**TASK DETAILS:**
Set the listing down unchanged, minus every embedded image.

**MATERIAL SUPPLIED:**
* * *
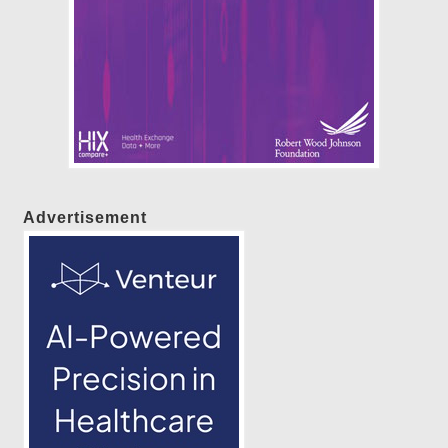
Advertisement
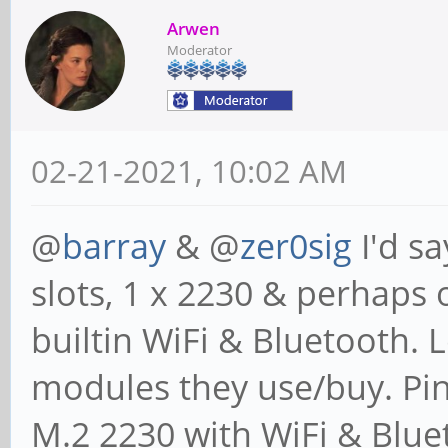
Arwen
Moderator
02-21-2021, 10:02 AM
@
barray
& @
zer0sig
I'd sa
slots, 1 x 2230 & perhaps 
builtin WiFi & Bluetooth. 
modules they use/buy. Pin
M.2 2230 with WiFi & Blue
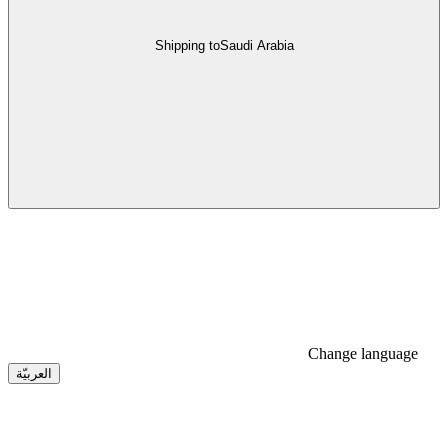
Shipping to
Saudi Arabia
Change language
العربيّة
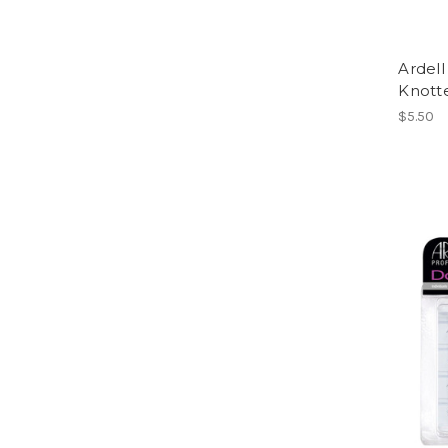
Ardell
Knott
$5.50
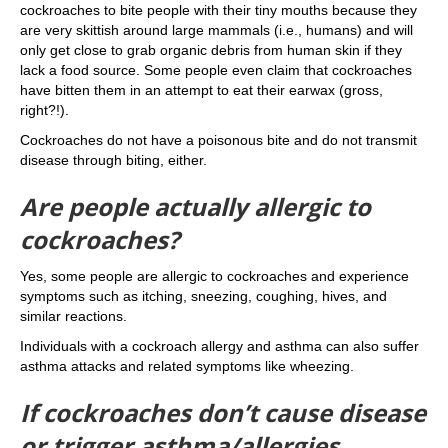
cockroaches to bite people with their tiny mouths because they
are very skittish around large mammals (i.e., humans) and will
only get close to grab organic debris from human skin if they
lack a food source. Some people even claim that cockroaches
have bitten them in an attempt to eat their earwax (gross,
right?!).
Cockroaches do not have a poisonous bite and do not transmit
disease through biting, either.
Are people actually allergic to
cockroaches?
Yes, some people are allergic to cockroaches and experience
symptoms such as itching, sneezing, coughing, hives, and
similar reactions.
Individuals with a cockroach allergy and asthma can also suffer
asthma attacks and related symptoms like wheezing.
If cockroaches don’t cause disease
or trigger asthma/allergies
* * *
**RESPONSE TO THIS EXERCISE:**
Advertisement
Arwen
Moderator
02-21-2021, 10:02 AM
@
barray
& @
zer0sig
I'd sa
slots, 1 x 2230 & perhaps 
builtin WiFi & Bluetooth. 
modules they use/buy. Pin
M.2 2230 with WiFi & Blue
Shipping to
Saudi Arabia
Change language
العربيّة
Ardell
Knott
$5.50
cockroaches to bite people with their tiny mouths because they
are very skittish around large mammals (i.e., humans) and will
only get close to grab organic debris from human skin if they
lack a food source. Some people even claim that cockroaches
have bitten them in an attempt to eat their earwax (gross,
right?!).
Cockroaches do not have a poisonous bite and do not transmit
disease through biting, either.
Are people actually allergic to
cockroaches?
Yes, some people are allergic to cockroaches and experience
symptoms such as itching, sneezing, coughing, hives, and
similar reactions.
Individuals with a cockroach allergy and asthma can also suffer
asthma attacks and related symptoms like wheezing.
If cockroaches don’t cause disease
or trigger asthma/allergies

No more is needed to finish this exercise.